本文介紹基於Python語言中TensorFlow的Keras
介面,實現深度神經網路迴歸的方法。
前期一篇文章Python TensorFlow深度學習迴歸程式碼:DNNRegressor詳細介紹了基於TensorFlow tf.estimator
介面的深度學習網路;而在TensorFlow 2.0
中,新的Keras
介面具有與 tf.estimator
介面一致的功能,且其更易於學習,對於新手而言友好程度更高;在TensorFlow官網也建議新手從Keras
介面入手開始學習。因此,本文結合TensorFlow Keras
介面,加以深度學習迴歸的詳細介紹與程式碼實戰。
和上述部落格類似,本文第二部分為程式碼的分解介紹,第三部分為完整程式碼。一些在上述部落格介紹過的內容,在本文中就省略了,大家如果有需要可以先檢視上述文章Python TensorFlow深度學習迴歸程式碼:DNNRegressor。
相關版本資訊:Python版本:3.8.5
;TensorFlow版本:2.4.1
;編譯器版本:Spyder 4.1.5
。
首先需要引入相關的庫與包。
import os
import glob
import openpyxl
import numpy as np
import pandas as pd
import seaborn as sns
import tensorflow as tf
import scipy.stats as stats
import matplotlib.pyplot as plt
from sklearn import metrics
from tensorflow import keras
from tensorflow.keras import layers
from tensorflow.keras import regularizers
from tensorflow.keras.callbacks import ModelCheckpoint
from tensorflow.keras.layers.experimental import preprocessing
由於後續程式碼執行過程中,會有很多資料的展示與輸出,其中多數資料都帶有小數部分;為了讓程式所顯示的資料更為整齊、規範,我們可以對程式碼的浮點數、陣列與NumPy
物件對應的顯示規則加以約束。
np.set_printoptions(precision=4,suppress=True)
其中,precision
設定小數點後顯示的位數,預設為8
;suppress
表示是否使用定點計數法(即與科學計數法相對)。
深度學習程式碼一大特點即為具有較多的引數需要我們手動定義。為避免調參時上下翻找,我們可以將主要的引數集中在一起,方便我們後期調整。
其中,具體引數的含義在本文後續部分詳細介紹。
# Input parameters.
DataPath="G:/CropYield/03_DL/00_Data/AllDataAll.csv"
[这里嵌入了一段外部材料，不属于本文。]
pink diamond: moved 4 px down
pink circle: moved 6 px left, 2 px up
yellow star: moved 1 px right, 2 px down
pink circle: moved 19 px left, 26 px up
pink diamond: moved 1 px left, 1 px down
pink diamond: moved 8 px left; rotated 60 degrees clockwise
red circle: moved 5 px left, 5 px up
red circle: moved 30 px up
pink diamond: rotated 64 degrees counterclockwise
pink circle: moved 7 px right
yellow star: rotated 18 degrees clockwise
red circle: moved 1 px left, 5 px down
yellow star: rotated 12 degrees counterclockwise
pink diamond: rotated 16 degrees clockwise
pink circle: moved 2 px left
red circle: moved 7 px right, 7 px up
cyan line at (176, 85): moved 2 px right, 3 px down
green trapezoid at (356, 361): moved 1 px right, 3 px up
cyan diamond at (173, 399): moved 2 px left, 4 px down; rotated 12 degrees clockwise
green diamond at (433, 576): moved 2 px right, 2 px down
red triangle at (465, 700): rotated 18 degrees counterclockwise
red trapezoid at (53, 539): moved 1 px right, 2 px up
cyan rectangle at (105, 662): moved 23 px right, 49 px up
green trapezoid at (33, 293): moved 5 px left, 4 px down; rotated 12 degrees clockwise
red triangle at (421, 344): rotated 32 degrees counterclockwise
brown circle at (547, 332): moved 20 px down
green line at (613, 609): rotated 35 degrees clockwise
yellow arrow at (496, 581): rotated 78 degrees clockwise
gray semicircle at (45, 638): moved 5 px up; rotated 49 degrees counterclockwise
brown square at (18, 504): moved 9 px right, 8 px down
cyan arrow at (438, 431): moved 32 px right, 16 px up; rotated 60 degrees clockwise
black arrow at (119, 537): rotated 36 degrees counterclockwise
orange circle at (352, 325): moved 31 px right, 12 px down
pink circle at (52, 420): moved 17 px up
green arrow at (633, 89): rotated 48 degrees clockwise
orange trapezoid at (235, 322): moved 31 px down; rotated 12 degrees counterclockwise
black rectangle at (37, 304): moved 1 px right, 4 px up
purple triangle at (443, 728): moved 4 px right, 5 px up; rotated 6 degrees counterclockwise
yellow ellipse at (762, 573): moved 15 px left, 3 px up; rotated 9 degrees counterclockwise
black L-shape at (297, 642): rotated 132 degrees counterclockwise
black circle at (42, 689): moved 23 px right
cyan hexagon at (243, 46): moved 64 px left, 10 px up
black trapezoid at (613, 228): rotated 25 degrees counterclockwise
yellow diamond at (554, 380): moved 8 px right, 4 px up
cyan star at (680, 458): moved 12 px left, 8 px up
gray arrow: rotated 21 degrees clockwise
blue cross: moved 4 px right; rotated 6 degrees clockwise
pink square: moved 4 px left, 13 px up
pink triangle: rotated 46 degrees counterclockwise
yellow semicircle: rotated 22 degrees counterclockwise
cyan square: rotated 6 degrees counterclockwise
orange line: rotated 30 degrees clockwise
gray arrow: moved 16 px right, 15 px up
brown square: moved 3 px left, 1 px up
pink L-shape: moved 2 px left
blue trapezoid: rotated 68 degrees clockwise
ModelPath="G:/CropYield/03_DL/02_DNNModle"
CheckPointPath="G:/CropYield/03_DL/02_DNNModle/Weights"
CheckPointName=CheckPointPath+"/Weights_{epoch:03d}_{val_loss:.4f}.hdf5"
ParameterPath="G:/CropYield/03_DL/03_OtherResult/ParameterResult.xlsx"
TrainFrac=0.8
RandomSeed=np.random.randint(low=21,high=22)
CheckPointMethod='val_loss'
HiddenLayer=[64,128,256,512,512,1024,1024]
RegularizationFactor=0.0001
ActivationMethod='relu'
DropoutValue=[0.5,0.5,0.5,0.3,0.3,0.3,0.2]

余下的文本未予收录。